“The system” is what Algerians call the shadowy, highly corrupt group of Army officers, high-ranking politicians and businesspeople running their country. In February the news hit that Abdelaziz Bouteflika, the then-current president who had had a disabling stroke in 2013, was going to run for a fifth term as president.
Tens of thousands of Algerians took to the streets all over this vast country, the largest in Africa, to protest him and his regime. After a month or so of weekly protests following Friday prayers involving hundreds of thousands of people — men, women, youth, families and elders who remembered the war for independence from France — Bouteflika resigned. The interim government, basically set up by the army, called for an election in July. Nobody registered as a candidate, so it was called off in June.
Weekly protests continued, even in the deadly heat of an Algerian summer, demanding “the system” be replaced by a fairer arrangement that didn’t just reward people at the top.
Dec. 12 presidential election
The interim government of Abdelkader Bensalah, who was speaker of the upper house, set Dec. 12 as the date for the next presidential election and undertook extensive political and organizational steps to prepare for it.
All the candidates that were vetted by the electoral commission were close collaborators — ministers and others — with the Bouteflika regime. The Hirak, the loose coalition that coordinated the 42 massive weekly national demonstrations leading up to Dec. 12, called for a boycott of the election, since all the candidates were part of “the system.”
The Dec. 12 demonstrations in Algiers were huge, and people stayed in the streets, even after the cops aggressively attacked protesters and singled out a few to beat and then arrest in front of French TV cameras. (There is a very large Algerian community in France.) There were photos of nearly empty polling places and lines of people waiting to stuff their ballots into a trash can.
In the Kabylie, a historically rebellious area east of Algiers, where Amazigh (Berber) is the main language, protesters broke into polling stations and found that ballot boxes had already been stuffed. (Al Jazeera, Dec. 14)
Algerian election officials, claiming turnout was close to 40 percent, declared Abdelmadjid Tebboune the winner in the first round with 58 percent of the votes cast.
The Rally for Culture and Democracy, a major secular, center-left political party, estimated the turnout was 8 percent, which is consistent with the reports of ballot stuffing and sparse crowds at many polling stations. (tinyurl.com/s396s48)
Police reaction, according to the Algerian League for the Defense of Human Rights, varied from region to region. In Algiers, it was aggressive and nasty but relatively restrained.
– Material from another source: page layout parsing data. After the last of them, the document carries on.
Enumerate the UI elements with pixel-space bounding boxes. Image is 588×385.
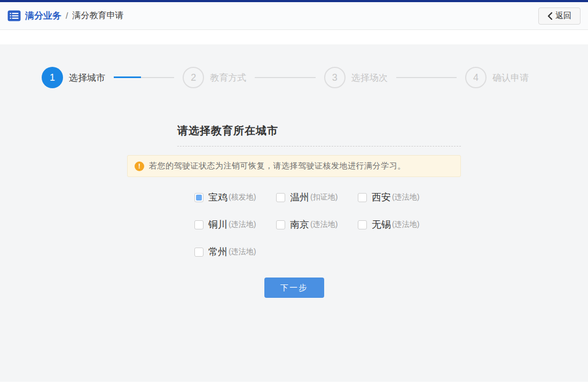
city-option-tongchuan[interactable]: 铜川 (违法地): [194, 218, 276, 231]
step-connector-3: [396, 77, 457, 78]
checkbox-baoji[interactable]: [194, 193, 203, 202]
step-progress: [114, 76, 141, 78]
main-panel: 1 选择城市 2 教育方式 3 选择场次 4 确认申请 请选择教育所在城市 ! …: [0, 44, 588, 382]
step-2-education-mode: 2 教育方式: [183, 67, 246, 88]
city-option-changzhou[interactable]: 常州 (违法地): [194, 245, 276, 258]
header: 满分业务 / 满分教育申请 返回: [0, 2, 588, 30]
city-type: (违法地): [392, 192, 419, 202]
form-content: 请选择教育所在城市 ! 若您的驾驶证状态为注销可恢复，请选择驾驶证核发地进行满分…: [127, 124, 461, 298]
city-type: (违法地): [229, 220, 256, 229]
breadcrumb-section[interactable]: 满分业务: [25, 10, 61, 22]
checkbox-tongchuan[interactable]: [194, 220, 203, 229]
city-type: (违法地): [310, 220, 338, 229]
step-2-circle: 2: [183, 67, 204, 88]
back-button-label: 返回: [555, 11, 571, 21]
city-option-xian[interactable]: 西安 (违法地): [358, 191, 440, 204]
list-icon: [7, 10, 21, 21]
form-title: 请选择教育所在城市: [177, 124, 461, 138]
city-type: (核发地): [229, 192, 256, 202]
button-row: 下一步: [127, 278, 461, 298]
checkbox-wuxi[interactable]: [358, 220, 367, 229]
breadcrumb: 满分业务 / 满分教育申请: [7, 10, 123, 22]
checkbox-nanjing[interactable]: [276, 220, 285, 229]
step-1-select-city: 1 选择城市: [42, 67, 105, 88]
notice-text: 若您的驾驶证状态为注销可恢复，请选择驾驶证核发地进行满分学习。: [149, 161, 406, 171]
step-2-label: 教育方式: [210, 72, 246, 84]
back-button[interactable]: 返回: [538, 7, 581, 25]
breadcrumb-current: 满分教育申请: [72, 10, 123, 21]
city-type: (违法地): [229, 247, 256, 257]
next-step-button[interactable]: 下一步: [264, 278, 324, 298]
warning-icon: !: [135, 161, 144, 171]
step-3-select-session: 3 选择场次: [324, 67, 388, 88]
city-option-wuxi[interactable]: 无锡 (违法地): [358, 218, 440, 231]
breadcrumb-separator: /: [66, 11, 68, 21]
city-name: 无锡: [372, 218, 391, 231]
step-4-circle: 4: [465, 67, 487, 88]
checkbox-wenzhou[interactable]: [276, 193, 285, 202]
stepper: 1 选择城市 2 教育方式 3 选择场次 4 确认申请: [42, 44, 529, 88]
city-option-nanjing[interactable]: 南京 (违法地): [276, 218, 358, 231]
title-block: 请选择教育所在城市: [177, 124, 461, 147]
city-name: 温州: [290, 191, 309, 204]
step-1-label: 选择城市: [69, 72, 105, 84]
notice-banner: ! 若您的驾驶证状态为注销可恢复，请选择驾驶证核发地进行满分学习。: [127, 155, 461, 177]
city-type: (扣证地): [310, 192, 338, 202]
checkbox-xian[interactable]: [358, 193, 367, 202]
city-name: 宝鸡: [208, 191, 228, 204]
city-name: 铜川: [208, 218, 228, 231]
city-name: 常州: [208, 245, 228, 258]
step-3-label: 选择场次: [351, 72, 388, 84]
step-4-confirm: 4 确认申请: [465, 67, 529, 88]
city-option-baoji[interactable]: 宝鸡 (核发地): [194, 191, 276, 204]
step-connector-1: [114, 77, 174, 78]
city-options-grid: 宝鸡 (核发地) 温州 (扣证地) 西安 (违法地) 铜川 (违法地) 南京: [194, 191, 461, 258]
step-3-circle: 3: [324, 67, 346, 88]
step-4-label: 确认申请: [492, 72, 529, 84]
city-option-wenzhou[interactable]: 温州 (扣证地): [276, 191, 358, 204]
chevron-left-icon: [547, 12, 552, 20]
city-type: (违法地): [392, 220, 419, 229]
city-name: 南京: [290, 218, 309, 231]
city-name: 西安: [372, 191, 391, 204]
step-connector-2: [255, 77, 315, 78]
step-1-circle: 1: [42, 67, 63, 88]
checkbox-changzhou[interactable]: [194, 248, 203, 257]
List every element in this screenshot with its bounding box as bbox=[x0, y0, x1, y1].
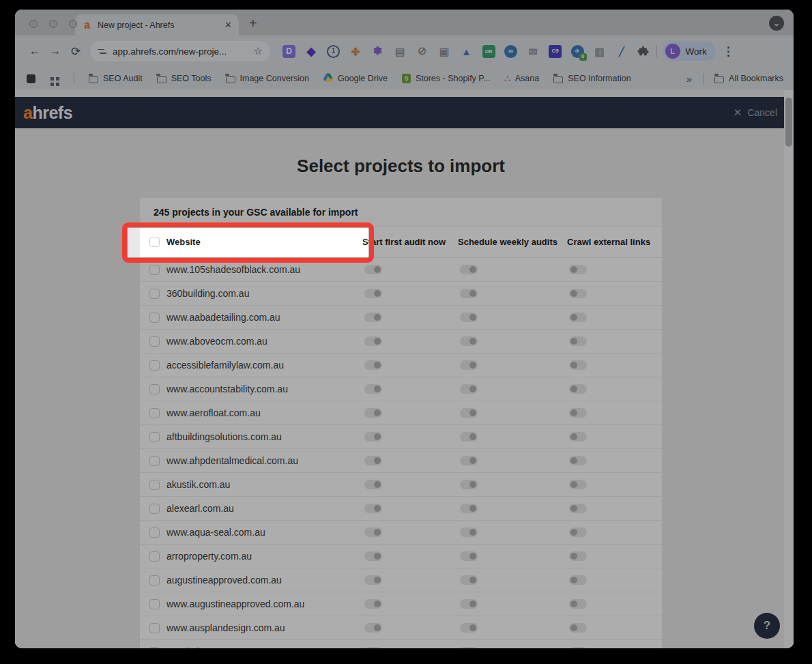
page-scrollbar[interactable] bbox=[784, 90, 794, 648]
tab-search-button[interactable]: ⌄ bbox=[769, 16, 784, 31]
apps-grid-icon[interactable] bbox=[50, 77, 54, 81]
close-window-button[interactable] bbox=[29, 20, 38, 28]
pinned-app-icon[interactable] bbox=[27, 74, 35, 83]
row-checkbox[interactable] bbox=[149, 265, 160, 275]
toggle-weekly-audits[interactable] bbox=[460, 313, 478, 322]
toggle-weekly-audits[interactable] bbox=[460, 360, 478, 370]
scrollbar-thumb[interactable] bbox=[785, 98, 792, 147]
row-checkbox[interactable] bbox=[149, 456, 160, 466]
toggle-weekly-audits[interactable] bbox=[460, 551, 478, 561]
row-checkbox[interactable] bbox=[149, 623, 160, 633]
onepassword-icon[interactable]: 1 bbox=[327, 45, 340, 58]
row-checkbox[interactable] bbox=[149, 432, 160, 442]
row-checkbox[interactable] bbox=[149, 647, 160, 649]
browser-tab[interactable]: a New project - Ahrefs ✕ bbox=[75, 14, 239, 35]
bookmark-folder-image-conversion[interactable]: Image Conversion bbox=[226, 74, 309, 83]
row-checkbox[interactable] bbox=[149, 360, 160, 371]
minimize-window-button[interactable] bbox=[49, 20, 57, 28]
bookmark-asana[interactable]: ∴Asana bbox=[504, 74, 539, 84]
toggle-crawl-external[interactable] bbox=[569, 289, 587, 298]
toggle-start-audit[interactable] bbox=[364, 528, 382, 537]
toggle-crawl-external[interactable] bbox=[569, 623, 587, 633]
toggle-crawl-external[interactable] bbox=[569, 313, 587, 322]
bank-icon[interactable]: ▥ bbox=[593, 45, 606, 58]
toggle-crawl-external[interactable] bbox=[569, 336, 587, 346]
tab-close-icon[interactable]: ✕ bbox=[224, 20, 232, 30]
bookmark-folder-seo-tools[interactable]: SEO Tools bbox=[157, 74, 212, 83]
toggle-weekly-audits[interactable] bbox=[460, 480, 478, 489]
on-badge-icon[interactable]: ON bbox=[482, 45, 495, 58]
help-button[interactable]: ? bbox=[754, 613, 780, 639]
bookmark-google-drive[interactable]: Google Drive bbox=[323, 73, 388, 84]
orange-leaf-icon[interactable]: ✤ bbox=[349, 45, 362, 58]
row-checkbox[interactable] bbox=[149, 551, 160, 562]
toggle-crawl-external[interactable] bbox=[569, 599, 587, 609]
toggle-crawl-external[interactable] bbox=[569, 551, 587, 561]
toggle-crawl-external[interactable] bbox=[569, 265, 587, 274]
toggle-start-audit[interactable] bbox=[364, 360, 382, 370]
toggle-crawl-external[interactable] bbox=[569, 647, 587, 648]
bookmark-folder-seo-audit[interactable]: SEO Audit bbox=[89, 74, 143, 83]
toggle-weekly-audits[interactable] bbox=[460, 456, 478, 465]
bookmark-star-icon[interactable]: ☆ bbox=[254, 45, 263, 57]
zoom-window-button[interactable] bbox=[69, 20, 77, 28]
toggle-crawl-external[interactable] bbox=[569, 528, 587, 537]
row-checkbox[interactable] bbox=[149, 528, 160, 538]
toggle-start-audit[interactable] bbox=[364, 432, 382, 442]
puzzle-icon[interactable] bbox=[637, 46, 649, 57]
url-text[interactable]: app.ahrefs.com/new-proje... bbox=[113, 46, 248, 57]
cancel-button[interactable]: ✕ Cancel bbox=[734, 106, 777, 119]
toggle-weekly-audits[interactable] bbox=[460, 623, 478, 633]
toggle-weekly-audits[interactable] bbox=[460, 384, 478, 394]
row-checkbox[interactable] bbox=[149, 289, 160, 299]
toggle-weekly-audits[interactable] bbox=[460, 528, 478, 537]
shield-zero-icon[interactable]: ✈0 bbox=[571, 45, 584, 58]
bookmarks-overflow-chevrons[interactable]: » bbox=[686, 73, 692, 85]
toggle-crawl-external[interactable] bbox=[569, 480, 587, 489]
toggle-weekly-audits[interactable] bbox=[460, 408, 478, 418]
row-checkbox[interactable] bbox=[149, 575, 160, 586]
toggle-start-audit[interactable] bbox=[364, 575, 382, 585]
new-tab-button[interactable]: + bbox=[249, 16, 257, 31]
purple-diamond-icon[interactable]: ◆ bbox=[305, 45, 318, 58]
blue-triangle-icon[interactable]: ▲ bbox=[460, 45, 473, 58]
toggle-weekly-audits[interactable] bbox=[460, 504, 478, 513]
site-settings-icon[interactable] bbox=[98, 48, 106, 55]
c9-icon[interactable]: C9 bbox=[549, 45, 562, 58]
document-icon[interactable]: ▤ bbox=[394, 45, 407, 58]
toggle-start-audit[interactable] bbox=[364, 647, 382, 648]
row-checkbox[interactable] bbox=[149, 504, 160, 514]
toggle-crawl-external[interactable] bbox=[569, 456, 587, 465]
toggle-weekly-audits[interactable] bbox=[460, 599, 478, 609]
toggle-start-audit[interactable] bbox=[364, 623, 382, 633]
toggle-crawl-external[interactable] bbox=[569, 408, 587, 418]
mask-circle-icon[interactable]: ∞ bbox=[504, 45, 517, 58]
toggle-start-audit[interactable] bbox=[364, 384, 382, 394]
bookmark-folder-seo-information[interactable]: SEO Information bbox=[553, 74, 630, 83]
row-checkbox[interactable] bbox=[149, 408, 160, 418]
profile-button[interactable]: L Work bbox=[663, 42, 716, 61]
bookmark-shopify-stores[interactable]: SStores - Shopify P... bbox=[402, 74, 491, 83]
toggle-start-audit[interactable] bbox=[364, 599, 382, 609]
toggle-crawl-external[interactable] bbox=[569, 432, 587, 442]
row-checkbox[interactable] bbox=[149, 480, 160, 490]
all-bookmarks-folder[interactable]: All Bookmarks bbox=[714, 74, 783, 83]
toggle-crawl-external[interactable] bbox=[569, 360, 587, 370]
forward-icon[interactable]: → bbox=[45, 44, 66, 58]
toggle-crawl-external[interactable] bbox=[569, 504, 587, 513]
toggle-start-audit[interactable] bbox=[364, 480, 382, 489]
toggle-weekly-audits[interactable] bbox=[460, 289, 478, 298]
row-checkbox[interactable] bbox=[149, 384, 160, 394]
toggle-weekly-audits[interactable] bbox=[460, 575, 478, 585]
browser-menu-icon[interactable]: ⋮ bbox=[723, 44, 734, 59]
toggle-start-audit[interactable] bbox=[364, 289, 382, 298]
toggle-start-audit[interactable] bbox=[364, 456, 382, 465]
purple-gear-icon[interactable]: ✽ bbox=[371, 45, 384, 58]
toggle-weekly-audits[interactable] bbox=[460, 647, 478, 648]
row-checkbox[interactable] bbox=[149, 313, 160, 323]
toggle-start-audit[interactable] bbox=[364, 265, 382, 274]
toggle-start-audit[interactable] bbox=[364, 408, 382, 418]
back-icon[interactable]: ← bbox=[25, 44, 45, 58]
pencil-icon[interactable]: ╱ bbox=[615, 45, 628, 58]
toggle-start-audit[interactable] bbox=[364, 504, 382, 513]
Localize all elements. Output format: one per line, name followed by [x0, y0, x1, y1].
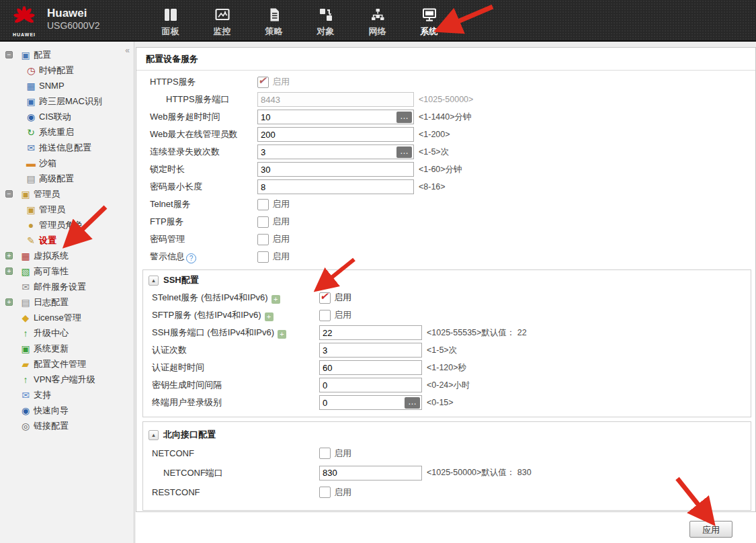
form-row-telnet-service: Telnet服务启用: [136, 196, 755, 213]
nav-item-monitoring[interactable]: 监控: [196, 0, 248, 42]
ellipsis-picker-icon[interactable]: …: [405, 397, 420, 409]
sidebar-item-settings[interactable]: ✎设置: [0, 233, 134, 248]
password-management-enable-label: 启用: [272, 233, 290, 245]
lock-duration-input[interactable]: [257, 162, 414, 177]
sidebar-collapse-icon[interactable]: «: [125, 46, 130, 55]
nav-item-objects[interactable]: 对象: [300, 0, 351, 42]
sidebar-item-upgrade-center[interactable]: ↑升级中心: [0, 325, 134, 341]
form-row-auth-count: 认证次数<1-5>次: [143, 341, 751, 359]
auth-count-input[interactable]: [319, 343, 422, 358]
sidebar-item-administrator[interactable]: −▣管理员: [0, 186, 134, 202]
check-mark-icon: ✔: [320, 290, 329, 302]
product-name: Huawei USG6000V2: [47, 6, 100, 32]
nav-item-network[interactable]: 网络: [351, 0, 403, 42]
sidebar-item-advanced-config[interactable]: ▤高级配置: [0, 171, 134, 186]
stelnet-service-checkbox[interactable]: ✔: [319, 292, 331, 304]
sidebar-item-high-availability[interactable]: +▧高可靠性: [0, 263, 134, 279]
auth-timeout-field-wrap: [319, 360, 422, 375]
netconf-port-input[interactable]: [319, 466, 422, 481]
sidebar-item-snmp[interactable]: ▦SNMP: [0, 78, 134, 93]
sidebar-item-config-file-mgmt[interactable]: ▰配置文件管理: [0, 356, 134, 372]
web-timeout-field-wrap: …: [257, 110, 414, 124]
ellipsis-picker-icon[interactable]: …: [396, 112, 412, 123]
ssh-config-section: ▴SSH配置STelnet服务 (包括IPv4和IPv6)+✔启用SFTP服务 …: [142, 269, 751, 417]
telnet-service-enable-label: 启用: [272, 198, 290, 210]
sidebar-item-clock-config[interactable]: ◷时钟配置: [0, 62, 134, 78]
link-config-icon: ◎: [20, 421, 31, 431]
sidebar-item-system-restart[interactable]: ↻系统重启: [0, 124, 134, 140]
main-area: 配置设备服务 HTTPS服务✔启用HTTPS服务端口<1025-50000>We…: [134, 42, 756, 543]
auth-timeout-input[interactable]: [319, 360, 422, 375]
sidebar-item-configuration[interactable]: −▣配置: [0, 47, 134, 62]
nav-item-label: 对象: [317, 26, 335, 38]
https-port-hint: <1025-50000>: [419, 95, 473, 104]
sidebar-item-cis-linkage[interactable]: ◉CIS联动: [0, 109, 134, 124]
add-address-icon[interactable]: +: [271, 295, 280, 304]
password-min-length-input[interactable]: [257, 179, 414, 194]
device-service-panel: 配置设备服务 HTTPS服务✔启用HTTPS服务端口<1025-50000>We…: [136, 47, 756, 512]
password-management-label: 密码管理: [136, 233, 257, 245]
nav-item-policy[interactable]: 策略: [248, 0, 300, 42]
sidebar-item-log-config[interactable]: +▤日志配置: [0, 294, 134, 310]
sidebar-item-push-message[interactable]: ✉推送信息配置: [0, 140, 134, 155]
password-management-checkbox[interactable]: [257, 234, 269, 245]
help-icon[interactable]: ?: [186, 253, 196, 263]
cis-shield-icon: ◉: [26, 112, 36, 122]
telnet-service-checkbox[interactable]: [257, 199, 269, 210]
https-service-label: HTTPS服务: [136, 76, 257, 88]
ellipsis-picker-icon[interactable]: …: [396, 147, 412, 158]
key-gen-interval-input[interactable]: [319, 378, 422, 392]
sidebar-item-label: 沙箱: [39, 157, 56, 169]
expand-plus-icon[interactable]: +: [5, 267, 13, 275]
https-port-input[interactable]: [257, 92, 414, 107]
sidebar-item-mail-service[interactable]: ✉邮件服务设置: [0, 279, 134, 294]
sidebar-item-link-config[interactable]: ◎链接配置: [0, 418, 134, 433]
tree-items: −▣配置◷时钟配置▦SNMP▣跨三层MAC识别◉CIS联动↻系统重启✉推送信息配…: [0, 47, 134, 433]
collapse-minus-icon[interactable]: −: [5, 190, 13, 198]
apply-button[interactable]: 应用: [689, 521, 732, 538]
sidebar-item-quick-wizard[interactable]: ◉快速向导: [0, 403, 134, 418]
sidebar-item-administrator-sub[interactable]: ▣管理员: [0, 202, 134, 217]
sidebar-item-sandbox[interactable]: ▬沙箱: [0, 155, 134, 171]
restconf-checkbox[interactable]: [319, 487, 331, 498]
section-collapse-icon[interactable]: ▴: [149, 276, 159, 286]
vpn-upgrade-icon: ↑: [20, 374, 31, 385]
login-fail-count-input[interactable]: [257, 144, 414, 159]
key-gen-interval-field-wrap: [319, 378, 422, 392]
network-icon: [370, 5, 386, 24]
config-monitor-icon: ▣: [20, 50, 31, 60]
sidebar-item-label: 推送信息配置: [39, 142, 91, 154]
section-collapse-icon[interactable]: ▴: [149, 430, 159, 440]
expand-plus-icon[interactable]: +: [5, 252, 13, 259]
sidebar-item-virtual-system[interactable]: +▦虚拟系统: [0, 248, 134, 263]
nav-item-system[interactable]: 系统: [403, 0, 455, 42]
warning-message-checkbox[interactable]: [257, 251, 269, 263]
ssh-port-input[interactable]: [319, 325, 422, 340]
ftp-service-checkbox[interactable]: [257, 216, 269, 228]
sftp-service-checkbox[interactable]: [319, 310, 331, 321]
https-service-checkbox[interactable]: ✔: [257, 77, 269, 88]
terminal-user-level-hint: <0-15>: [427, 398, 454, 407]
add-address-icon[interactable]: +: [278, 330, 286, 339]
expand-plus-icon[interactable]: +: [5, 298, 13, 306]
sftp-service-enable-label: 启用: [334, 309, 351, 321]
license-key-icon: ◆: [20, 312, 31, 323]
password-min-length-field-wrap: [257, 179, 414, 194]
web-timeout-input[interactable]: [257, 110, 414, 124]
sidebar-item-cross-l3-mac[interactable]: ▣跨三层MAC识别: [0, 93, 134, 109]
sidebar-item-system-update[interactable]: ▣系统更新: [0, 341, 134, 356]
nav-item-panel[interactable]: 面板: [144, 0, 196, 42]
sidebar-item-vpn-client-upgrade[interactable]: ↑VPN客户端升级: [0, 372, 134, 387]
add-address-icon[interactable]: +: [265, 312, 274, 321]
sidebar-item-support[interactable]: ✉支持: [0, 387, 134, 403]
sidebar-item-license-management[interactable]: ◆License管理: [0, 310, 134, 325]
netconf-checkbox[interactable]: [319, 448, 331, 459]
collapse-minus-icon[interactable]: −: [5, 51, 13, 58]
sidebar-item-label: 系统重启: [39, 126, 74, 138]
sidebar-item-label: CIS联动: [39, 111, 71, 123]
ssh-config-section-header: ▴SSH配置: [143, 270, 751, 289]
sidebar-item-admin-role[interactable]: ●管理员角色: [0, 217, 134, 233]
web-max-admins-input[interactable]: [257, 127, 414, 142]
sidebar-item-label: 管理员角色: [39, 219, 83, 231]
key-gen-interval-label: 密钥生成时间间隔: [143, 379, 319, 391]
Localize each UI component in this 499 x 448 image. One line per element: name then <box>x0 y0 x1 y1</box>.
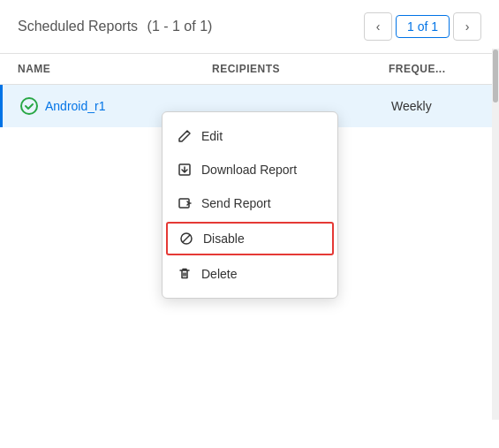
send-icon <box>177 195 193 211</box>
menu-item-delete[interactable]: Delete <box>163 257 337 291</box>
menu-item-disable[interactable]: Disable <box>166 222 334 255</box>
svg-rect-1 <box>179 199 189 208</box>
page-title: Scheduled Reports (1 - 1 of 1) <box>18 19 212 34</box>
menu-delete-label: Delete <box>201 267 237 281</box>
pagination-controls: ‹ 1 of 1 › <box>364 12 481 41</box>
table-row: Android_r1 Weekly Edit Download Report <box>0 85 499 127</box>
menu-item-send[interactable]: Send Report <box>163 186 337 220</box>
menu-disable-label: Disable <box>203 232 245 246</box>
col-header-frequency: FREQUE... <box>389 63 481 75</box>
disable-icon <box>178 231 194 247</box>
delete-icon <box>177 266 193 282</box>
menu-edit-label: Edit <box>201 129 223 143</box>
title-text: Scheduled Reports <box>18 19 138 34</box>
col-header-recipients: RECIPIENTS <box>212 63 389 75</box>
page-indicator: 1 of 1 <box>396 15 450 38</box>
col-header-name: NAME <box>18 63 212 75</box>
prev-page-button[interactable]: ‹ <box>364 12 392 41</box>
menu-item-download[interactable]: Download Report <box>163 153 337 186</box>
report-name-link[interactable]: Android_r1 <box>45 99 106 113</box>
menu-item-edit[interactable]: Edit <box>163 119 337 153</box>
edit-icon <box>177 128 193 144</box>
menu-send-label: Send Report <box>201 196 271 210</box>
next-page-button[interactable]: › <box>453 12 481 41</box>
status-icon <box>20 97 38 115</box>
context-menu: Edit Download Report Send Report <box>162 111 338 299</box>
download-icon <box>177 162 193 178</box>
row-frequency-cell: Weekly <box>391 99 481 113</box>
table-header: NAME RECIPIENTS FREQUE... <box>0 54 499 85</box>
page-header: Scheduled Reports (1 - 1 of 1) ‹ 1 of 1 … <box>0 0 499 54</box>
scroll-thumb[interactable] <box>493 49 498 103</box>
scrollbar[interactable] <box>492 49 499 420</box>
count-label: (1 - 1 of 1) <box>147 19 213 34</box>
menu-download-label: Download Report <box>201 163 297 177</box>
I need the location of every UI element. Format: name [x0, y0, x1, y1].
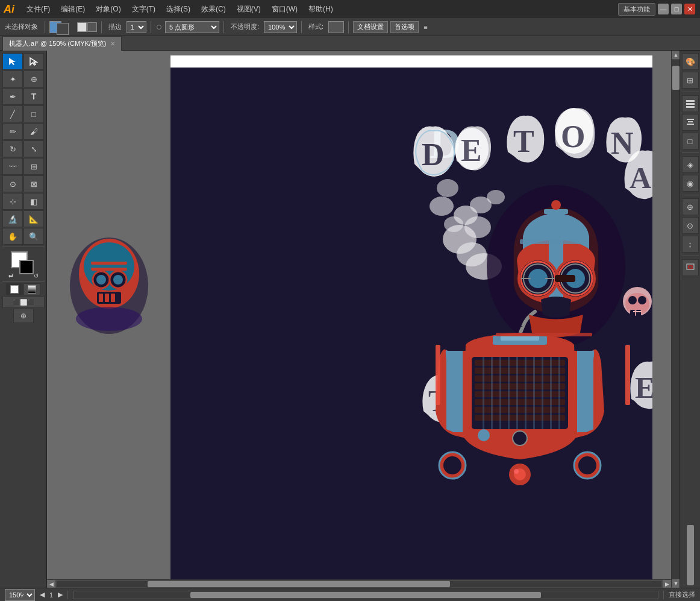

French television and international press cameras were mainly located in Algeria’s capital.
In Constantine, the largest city in eastern Algeria, the protest reportedly went off without major hitches. In the Kabylie, which has about 9 million people, there wasn’t much police presence, but a vicious attack, with cops firing rubber bullets, took place in Haïzer. (www.tsa-algerie.com)
In Oran, the police made over 400 arrests in a “brutal fashion,” beating people with their clubs and liberally using tear gas, according to local newspaper Le Matin d’Algérie (Dec. 13).
The Hirak was able to hold its weekly protests in a number of cities Dec. 13. It is not clear how this presidential election is going to affect the ongoing struggle in Algeria.